Concepts

Architecture

Koala consists of multiple separate processes (red) and middleware components (blue). arc

Middleware

Data Management (DB)

Primary Datastore. Contains Asset metadata, information regarding ingest and retrieval requests as well as known filetypes, schemas and user information. Currently supported is mysql

Message Queue (MQ)

The message queue is used to asynchronously route ingest and retrieval requests to loader/retriever applications. Currently supported is RabbitMQ

Archival Storage

Physically stores the assets. Multiple implementations of an Archival Storage client are available, for example TSM, filesystem.

Cache

Stores heartbeat informations about the running applications which is shown on the web application. Retrieves and caches statistics about the archived packages from the main database. Currently supported is redis

Applications

Scheduler

Monitors the upload directory for new SIPs and publishes the data for further processing to the message queue. Only one scheduler must be running at the same time.

Loader

Multiple Loaders can be started simultaneously which then connects to the message broker and processes the SIPs concurrently.
Processing includes among others the following steps:

  • unzipping
  • validating files and metadata
  • calculating checksums
  • storing metadata in DB and assets in Archival Storage.

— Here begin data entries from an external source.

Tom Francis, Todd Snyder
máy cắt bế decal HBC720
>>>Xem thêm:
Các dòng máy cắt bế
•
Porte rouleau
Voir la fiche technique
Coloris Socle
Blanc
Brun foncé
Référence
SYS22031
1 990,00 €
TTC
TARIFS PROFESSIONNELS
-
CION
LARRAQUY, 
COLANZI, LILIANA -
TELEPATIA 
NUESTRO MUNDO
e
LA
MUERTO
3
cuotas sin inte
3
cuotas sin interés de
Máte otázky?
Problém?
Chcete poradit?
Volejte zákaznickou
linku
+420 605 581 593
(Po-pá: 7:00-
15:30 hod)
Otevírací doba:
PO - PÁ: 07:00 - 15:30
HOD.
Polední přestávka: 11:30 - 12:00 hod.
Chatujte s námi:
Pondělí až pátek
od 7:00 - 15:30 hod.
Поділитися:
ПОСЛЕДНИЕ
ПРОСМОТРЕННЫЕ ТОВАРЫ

The status of the ingest process is continuously updated and can be monitored through the Web UI or API.

Proxy

A reverse proxy for SSL offloading and serving of static content.

Web

Provides a http api for third party applications and a web ui for admin operations.

Retriever

Multiple Retriever can be started simultaneously which then connects to the message broker and processes retrieval requests from clients. AIPs are fetched from the Archival Storage system, afterwards converted to a DIP and saved in the http accessable downloadrea. The status of the retrieval process is continuously updated and can be monitored through the Web application.

Purger

Monitors the downloadarea filesystem size and removes old packages once the highwatermark is reached.

Statistics

Queries the main database, calculates statistics and saves the information in the cache.

Processes

Ingest

ingest

The ingest process is modeled as a state machine with done/error/fatal end states. As soon as the client gets a "done" ticket by the web application, the AIP is saved on stable storage (archival storage) and every participating system has the required data e.g. mdqi, data management. Every ingest of a SIP is also a "transaction" which means that a failing step leads to a recovery/rollback operation. The recovery is done by the loader error state or in case the operation was fatal by the purger application. During the recovery procedure the purger locks the corresponding workarea and blocks the loader application from starting.

Retrieve

retrieve

When the client requests a specific package, a retriever application saves the data to the http accessible downloadarea. The DIPs remain accessible until a configured threshold is reached. Typically 70% downloadarea usage. Then DIPs are being removed from oldest to newest by the purger application.

Authentication

koala can be configured to use local and a remote authentication mechanisms. Local accounts are saved in the database with hashed and salted passwords. Remote accounts can be authorized with LDAP or Single Sign-On via OpenId Connect, see Configuration. To allow a remote account to access koala it is nevertheless required to manually create a local account and assign appropriate permissions, see Permissions.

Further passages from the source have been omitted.